Their commander was Brevet Brigadier General Zachary Taylor. This child of destiny, born in 1784, had grown up and gained some rudiments of an education amidst the Indian troubles of the Kentucky border. At the age of twenty-three he had been commissioned first lieutenant in the Seventh Infantry, and alter showing remarkable coolness and intrepidity in two small affairs during our second war with England and the Black Hawk War, he had won a stubborn fight in 1837 against the Seminoles at the head of some 1100 soldiers. Three years later he was assigned to a supervising command in the southwest, and this included Fort Jesup.[2]

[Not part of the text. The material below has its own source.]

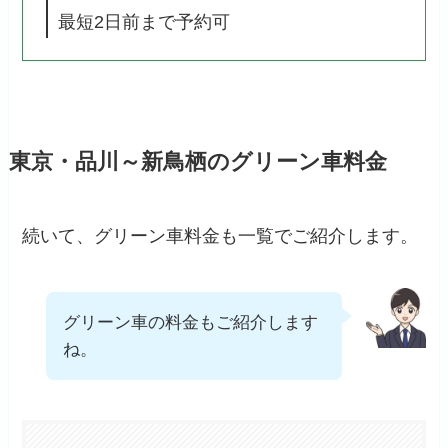
最短2日前まで予約可
東京・品川～新鳥栖のグリーン車料金
続いて、グリーン車料金も一覧でご紹介します。
グリーン車の料金もご紹介します
ね。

Personally Taylor possessed a strong character, a very strong character, neither exhausted by self-indulgence nor weakened by refinement and study He was every inch a man, with a great heart, a mighty will, a profound belief in himself, and a profound belief in human nature. The makings of a hero lay in him, and to a large extent the making had been done. He was gifted, too, with solid common sense, not a little shrewdness and ambition, a thorough knowledge of men — the sort of men that he knew at all — a military eye, and a cool, resourceful intelligence that was always at work in its own rather ponderous fashion. The sharp gray eyes and the contraction of his brows that made the upper part of his face look severe were tempered by the benignity of the lower part; and the occasional glimmer of a twinkle betokened humor.[3]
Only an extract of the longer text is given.